Macri n’a pas dit qu’il n’aimait pas les riches (au-dessus de 4000 euros / mois), n’a pas dit qu’il réduirait ou diviserait les banques, et que son ennemi était la finance internationale. Il est dans un pays qui a bien vu ce que donnaient les diatribes anti-américaines et anti-juives, et les stratégies financières nord-coréennes. Il fait tout pour rassurer, y compris se rendre à Davos et recevoir des poids lourds, d’abord les Rolling Stones, puis Hollande aujourd’hui en attendant Obama en mars. Il a fait progresser le dossier argentin à la cour de New-York, l’expert auprès du juge Griesa a reconnu l’attitude constructive du pays. Des chèques sont faits auprès des hedgefunds pour tourner la page du défaut souverain. Un prêt des banques internationales permet de gérer la transition, car les réserves de changes ont fondu à la fin de l’administration précédente. Tout cela va vite, dans le bon sens. Même les agences de notation reconnaissent les progrès. Dans deux ou trois ans, tous les JP Morgan de la planète seront présent à Buenos Aires : il n’est pas fréquent de voir un pays pas endetté du tout de 40 millions d’individus bien formés se mettre soudain dans une bonne direction.

Coté business, les blocages anti-importations et anti-exportations sont démantelés, à grande vitesse là aussi. La situation était kafkaïenne, avec des lois qui interdisaient d’importer si on n’exportait pas à due proportion, ce qui obligeait par exemple le concessionnaire Mercedes à détenir un des plus gros vignoble du pays. Tout cela, c’est terminé, ce qui au passage est une nouvelle catastrophe pour l’agriculture française : un concurrent sérieux va se remettre sur les marchés mondiaux et les inonder de ses produits…

La France justement devrait s’inspirer de cette logique pro-market. L’histoire de l’Argentine au XXe siècle devrait être enseignée dès le CM2 et faire l’objet d’une évaluation au Bac : nous aurions moins de gens bêtement protectionnistes dans le « débat » public. Nous pourrions aussi au passage cesser d’accuser les marchés financiers de tous les maux, et enterrer les idées de taxation des transactions financière, par exemple. On ne réformera pas la France contre les marchés mais avec eux.
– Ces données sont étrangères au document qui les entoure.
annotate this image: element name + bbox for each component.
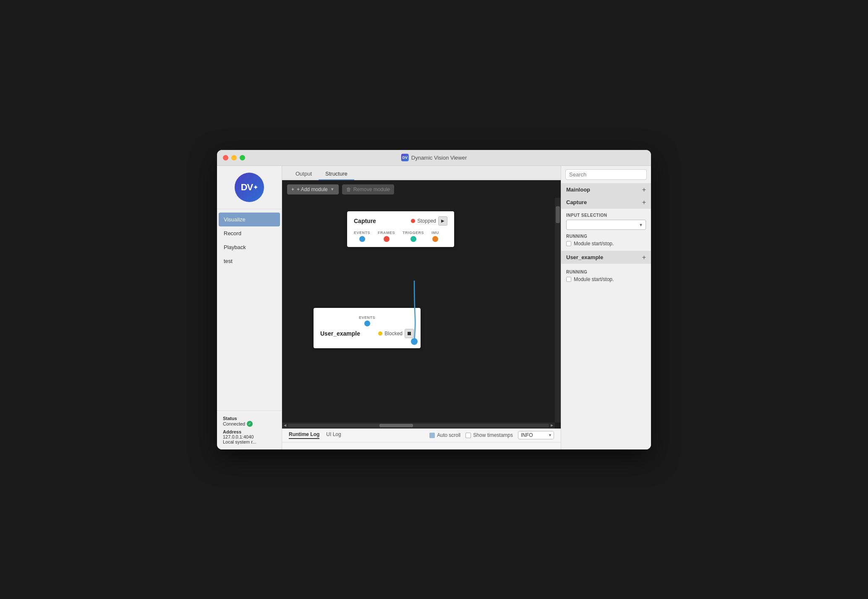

Ils n’ont rien contre nous (cf nos taux d’intérêt) et leurs réactions nous informent souvent de façon pertinente et « en temps réel » du bien fondé ou non de nos initiatives.Notre pays retrouverait une place dans la finance internationale en aidant Scott Sumner à créer un marché des anticipations de PIB nominal : voilà qui serait constructif, innovant, qui ferait la nique aux américains et qui ne coûterait pratiquement rien (rien à voir avec le marché du carbone par exemple). Par ce biais nous progresserions du même coup dans la redéfinition d’une cible crédible pour la BCE, ce qui n’est pas une mince affaire.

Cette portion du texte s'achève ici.